[DATASET]:
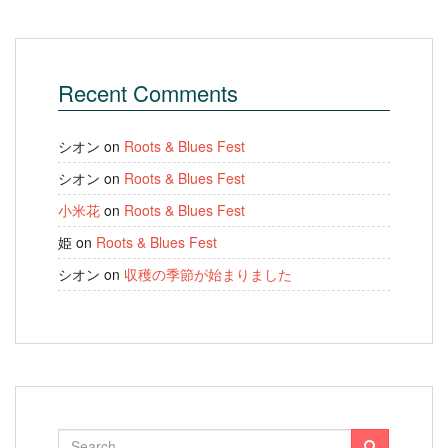
Recent Comments
シオン
on
Roots & Blues Fest
シオン
on
Roots & Blues Fest
小米花
on
Roots & Blues Fest
姫
on
Roots & Blues Fest
シオン
on
収穫の季節が始まりました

[WHAT THE TASK REQUIRES]: With the pictures omitted, print each line of the data above precisely as given.

[TASK RESULT]:
Recent Comments
シオン
on
Roots & Blues Fest
シオン
on
Roots & Blues Fest
小米花
on
Roots & Blues Fest
姫
on
Roots & Blues Fest
シオン
on
収穫の季節が始まりました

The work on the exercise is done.